Highlights & Insights

  • Geometrizing Engineering Problems: Rather than guessing Kronecker structures, the choice is transformed into selecting symmetry groups. This allows for principled enumeration of feasible structures via Schur-Weyl duality.
  • Symmetry-Based Explanation for Shampoo/Muon: These optimizers are not merely "approximating Gauss-Newton"; they effectively opt to ignore exploitable symmetries in certain layers (assigning identity groups) to achieve a sweet spot in the cost-accuracy trade-off.
  • Engineering Simplicity via JIT: Automatic generation of PyTorch computation graphs from symbolic symmetry declarations allows for near-zero engineering cost to implement Hessian approximations for new architectures.
  • Theory-Engineering Dual-Track: The derivation of both the "elegant theoretical solution" (\(H^\star_{\text{PD}}\)) and the "practically useful solution" (\(H^\star_{\bm g}\)) provides clear guidance on the trade-offs required for real-world implementation.

Limitations & Future Work

  • The framework assumes exact invariance of the loss \(\mathcal{L}\), whereas real-world networks (with biases, residuals, LayerNorm, etc.) often only satisfy these symmetries approximately. Robustness in deep/complex structures lacks extensive validation.
  • The simplification \(S_{\bm w}\propto I\) is primarily empirical. Quantitative bounds on the gap between \(H^\star_{\bm g}\) and \(H^\star_{\text{PD}}\) are not provided.

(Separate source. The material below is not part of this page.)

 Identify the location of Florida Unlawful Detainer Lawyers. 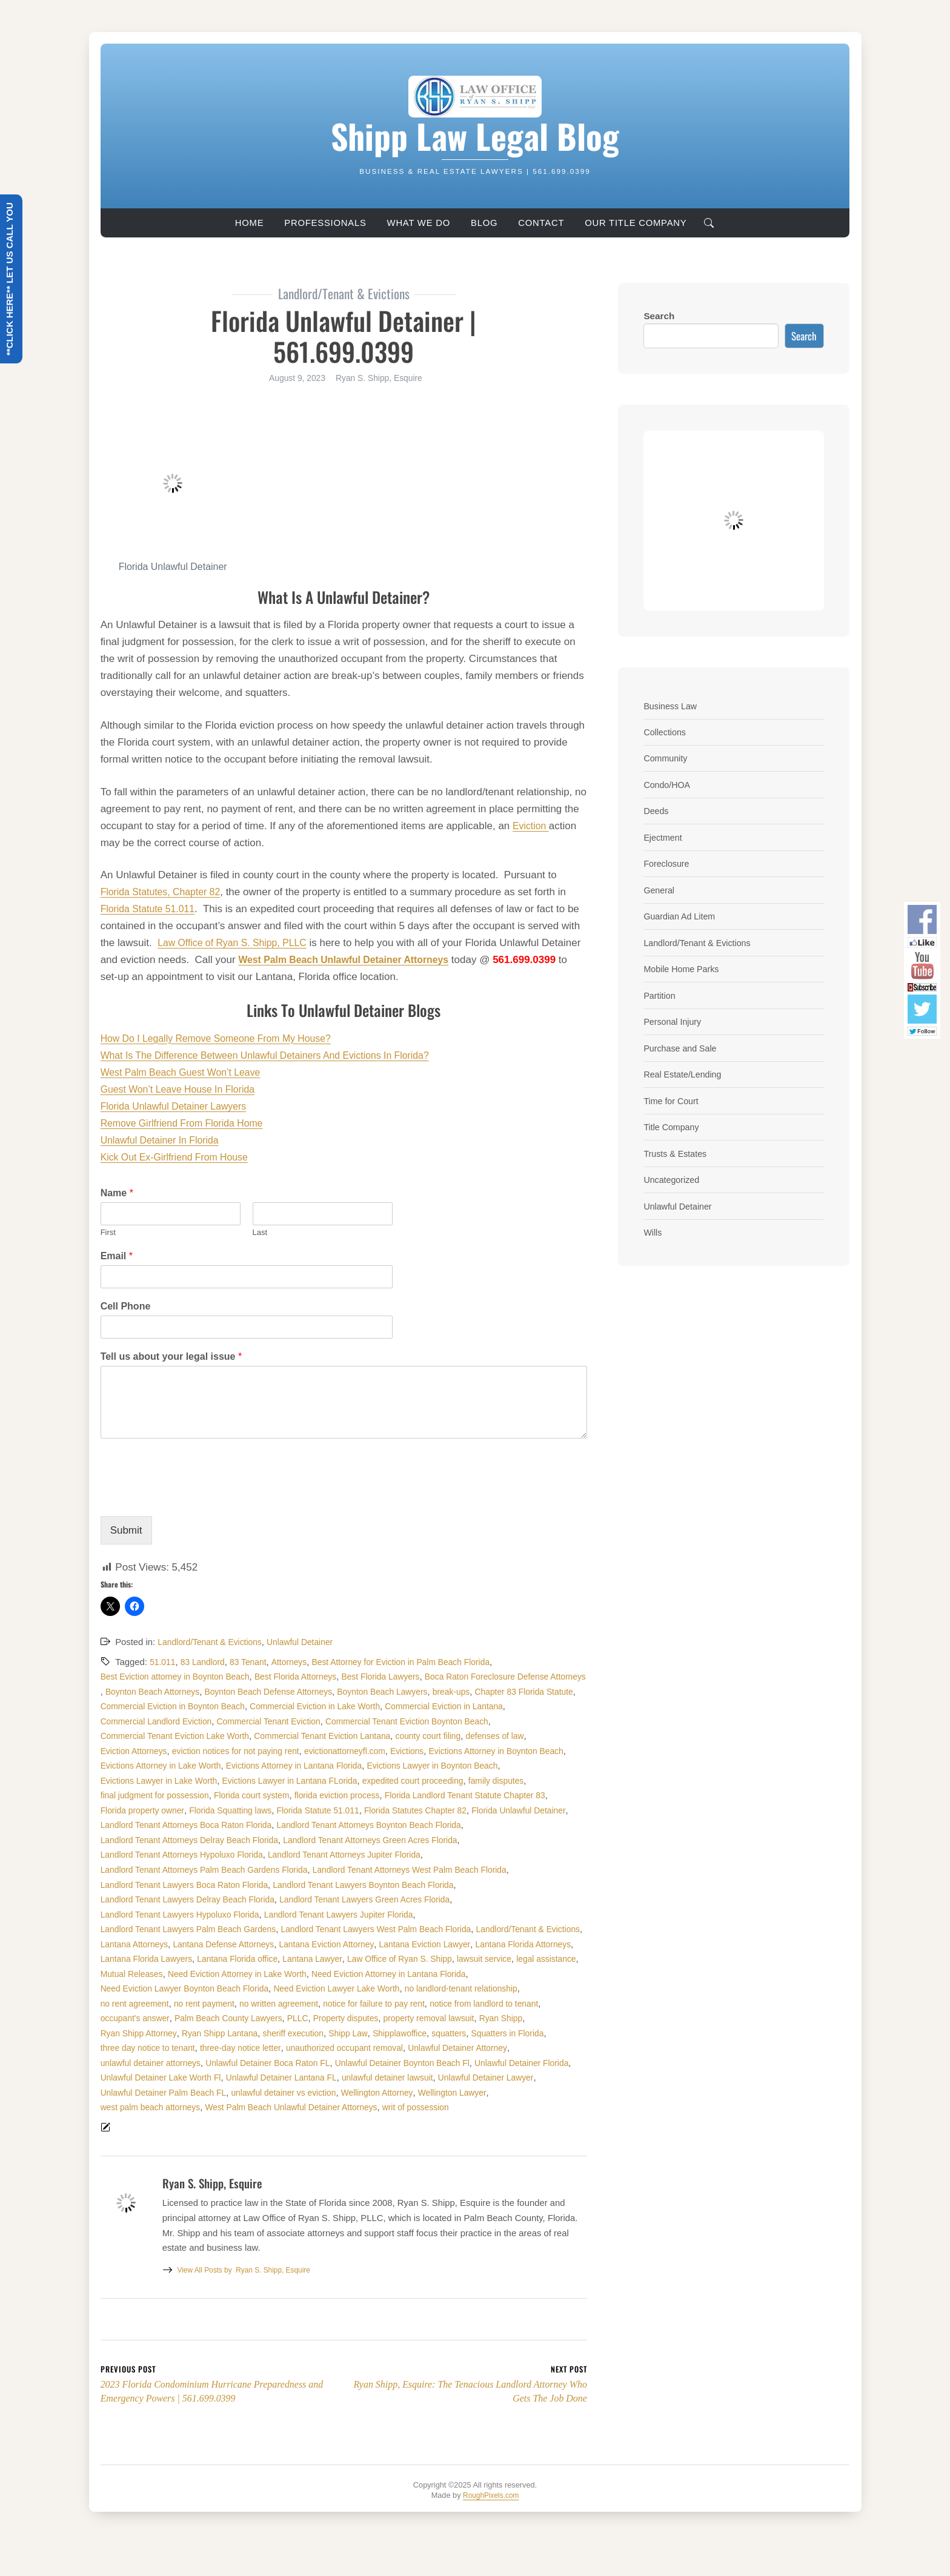 (179, 1106).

  • While small LMs were tested, comparisons on trillion-parameter models regarding wall-clock time, peak memory, and convergence curves are missing.

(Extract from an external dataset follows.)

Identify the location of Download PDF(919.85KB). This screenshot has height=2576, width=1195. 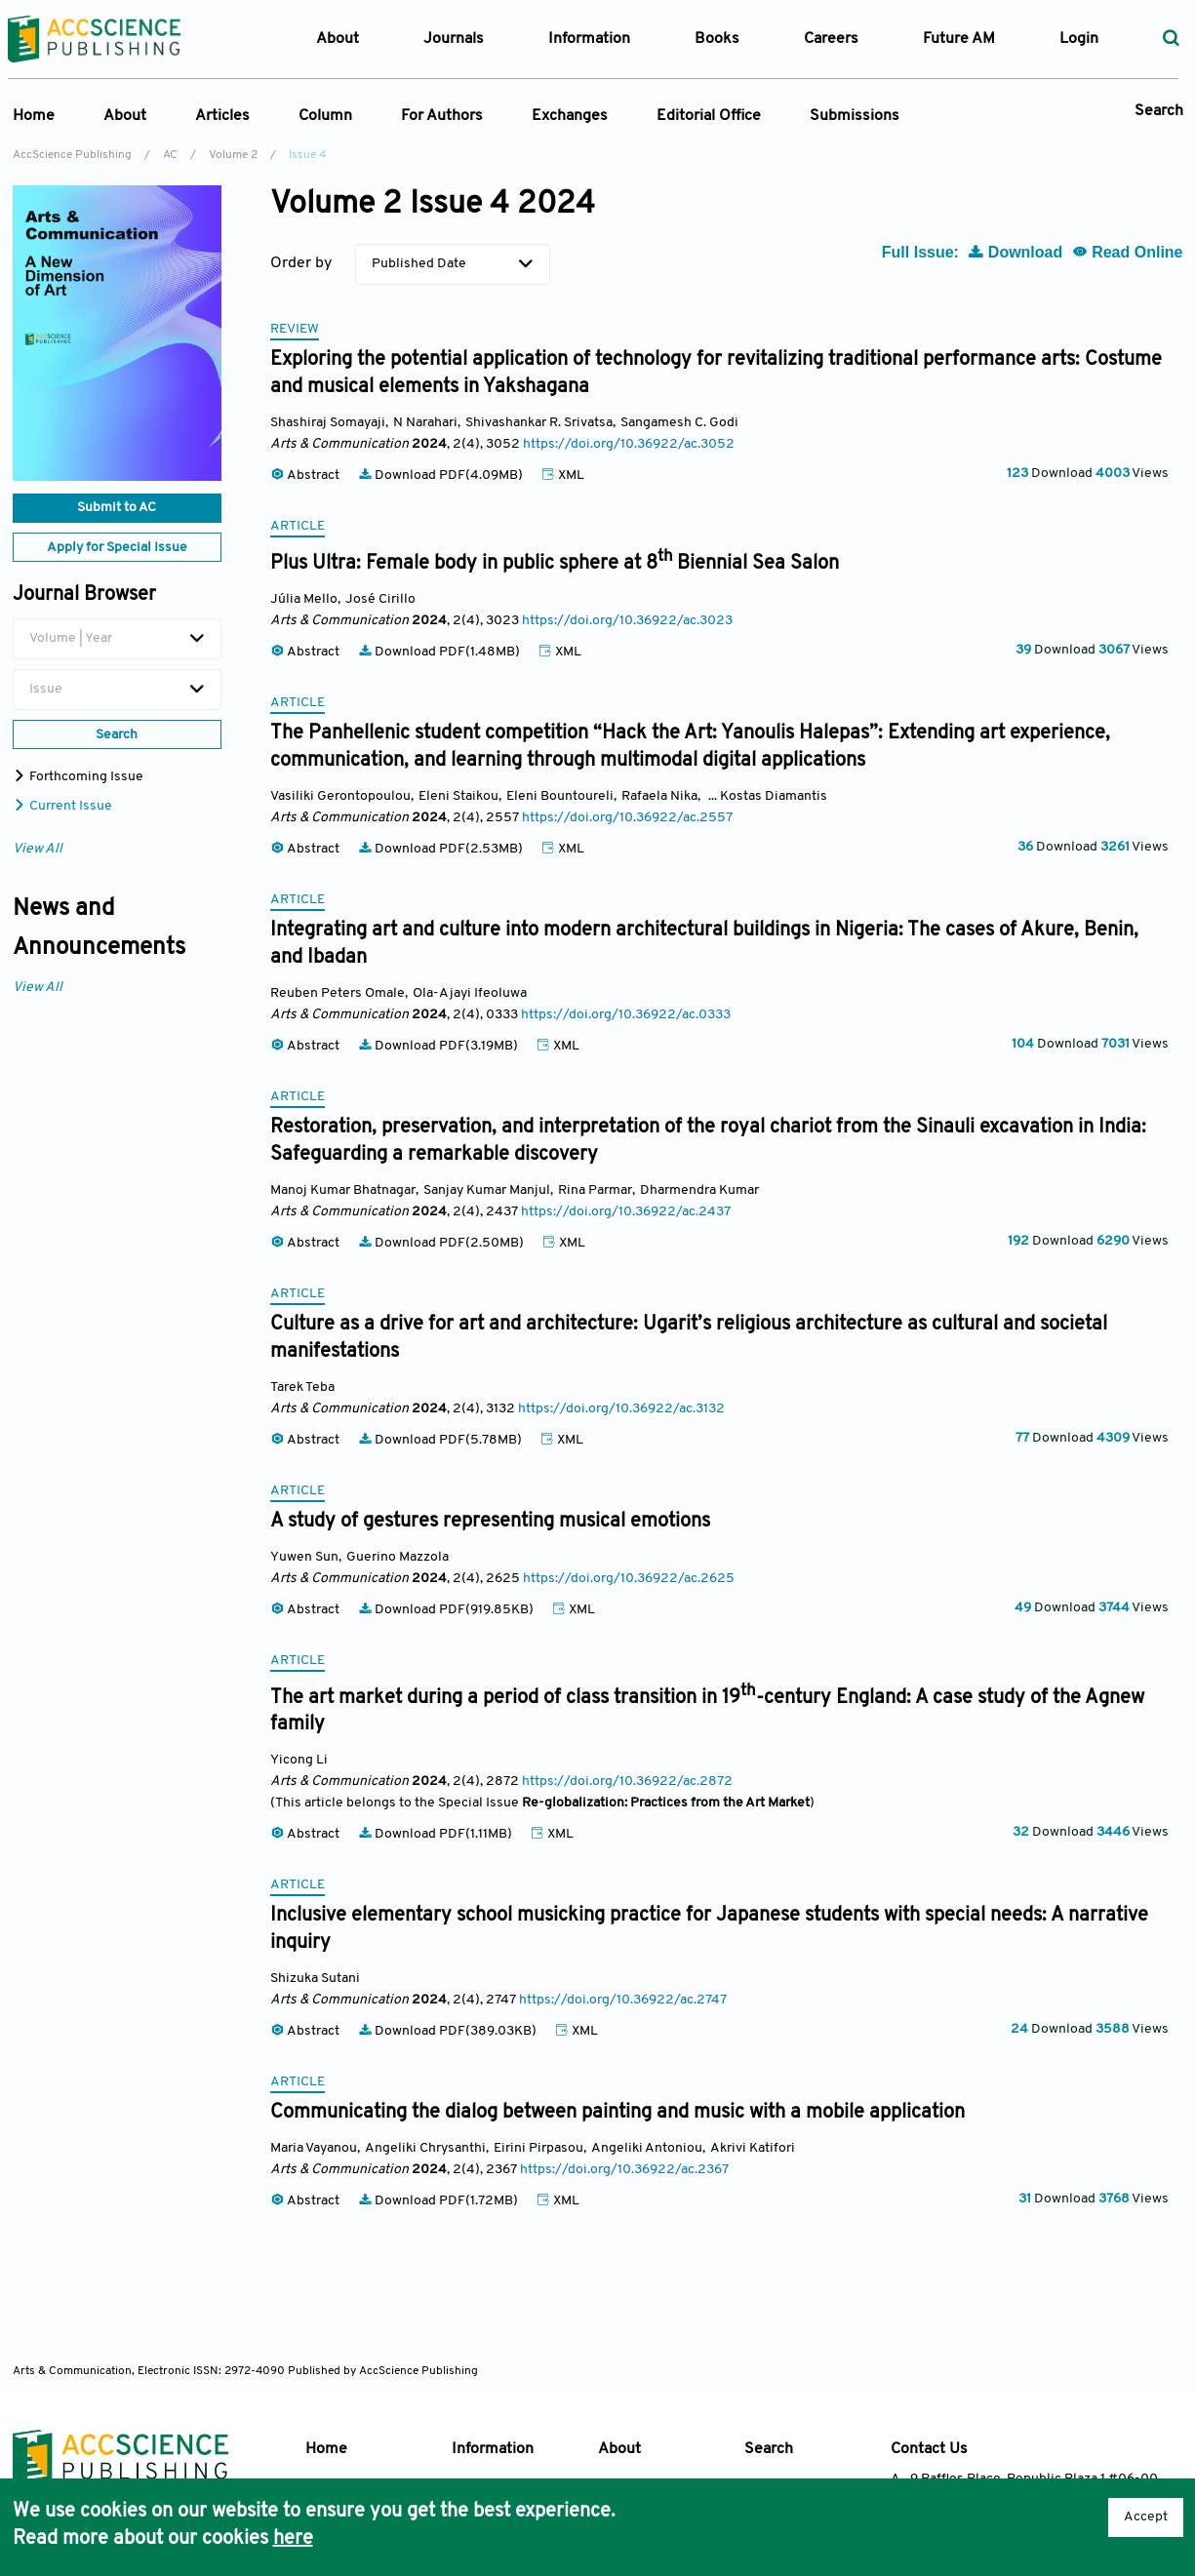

  • Orbit averaging from a single gradient assumes the gradient \(\bm g\) is accurate, but in mini-batch training, noise might propagate into the factor estimation.
  • The focus is on second-order optimization; performance in other curvature-dependent tasks (Laplace approximation, pruning) remains unexplored.

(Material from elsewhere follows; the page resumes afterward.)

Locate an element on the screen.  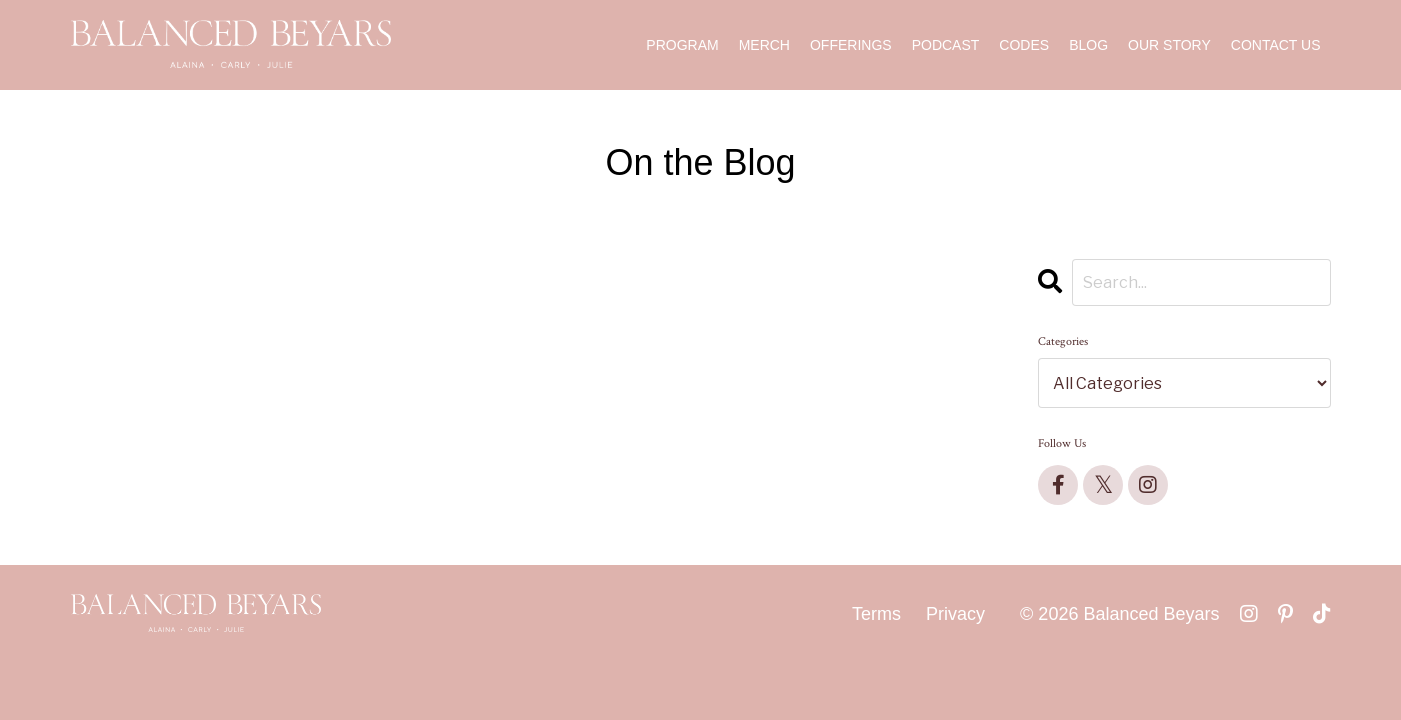 OFFERINGS is located at coordinates (851, 45). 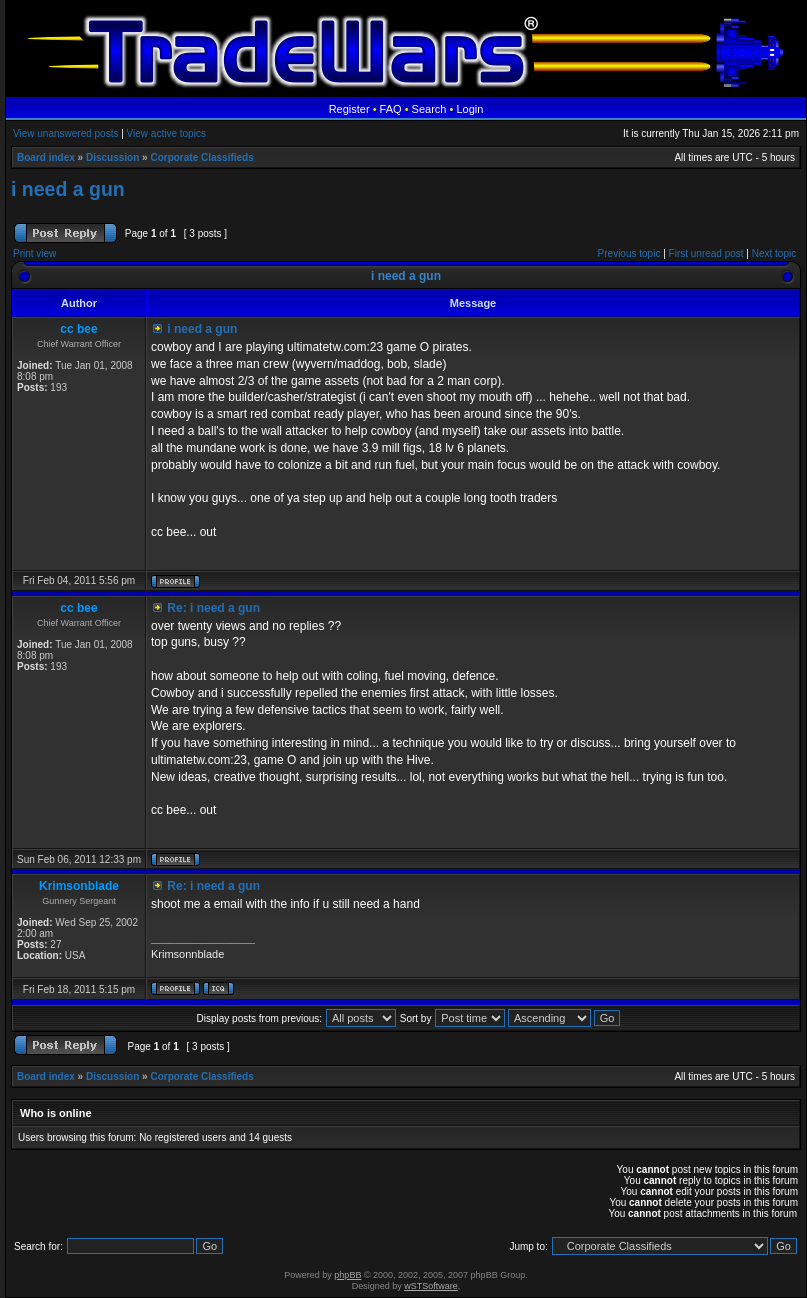 This screenshot has width=807, height=1298. Describe the element at coordinates (68, 189) in the screenshot. I see `i need a gun` at that location.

  • vs. Bernacchia (2025): While both use averaging to find structural curvature, that work averages over "ensembles of randomly initialized networks," whereas this work derives structure from orbits of a "single model at any training point."
  • vs. (E)KFAC / Shampoo / Soap: These fix Kronecker structures heuristically; this work derives all valid structures from the commutant algebra of symmetry groups.
  • vs. Gauss-Newton / Spectral Descent Explanations: Instead of treating Shampoo as an approximation of another method, this work views it as an exact solution under a specific (restricted) symmetry group.
  • vs. Quasi-Newton (L-BFGS): Quasi-Newton methods require multiple historical gradients to approximate Hessian rank; this method uses a single gradient combined with symmetry to analytically extract the structured curvature.